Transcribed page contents
★ ★ ★ ★

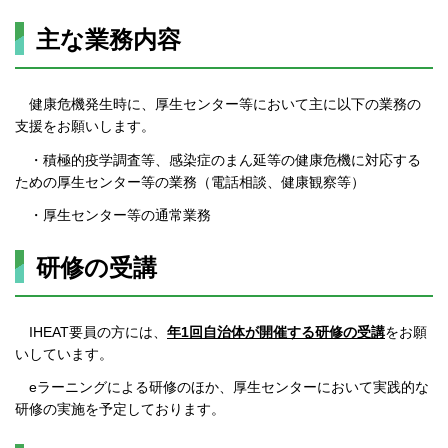
主な業務内容
健康危機発生時に、厚生センター等において主に以下の業務の
支援をお願いします。
・積極的疫学調査等、感染症のまん延等の健康危機に対応する
ための厚生センター等の業務（電話相談、健康観察等）
・厚生センター等の通常業務
研修の受講
IHEAT要員の方には、
年1回自治体が開催する研修の受講
をお願
いしています。
eラーニングによる研修のほか、厚生センターにおいて実践的な
研修の実施を予定しております。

★ ★ ★ ★

### Instructions to follow:
If a record holds a picture, leave the picture out, but repeat every line exactly.

### Problem solution:
主な業務内容
健康危機発生時に、厚生センター等において主に以下の業務の
支援をお願いします。
・積極的疫学調査等、感染症のまん延等の健康危機に対応する
ための厚生センター等の業務（電話相談、健康観察等）
・厚生センター等の通常業務
研修の受講
IHEAT要員の方には、
年1回自治体が開催する研修の受講
をお願
いしています。
eラーニングによる研修のほか、厚生センターにおいて実践的な
研修の実施を予定しております。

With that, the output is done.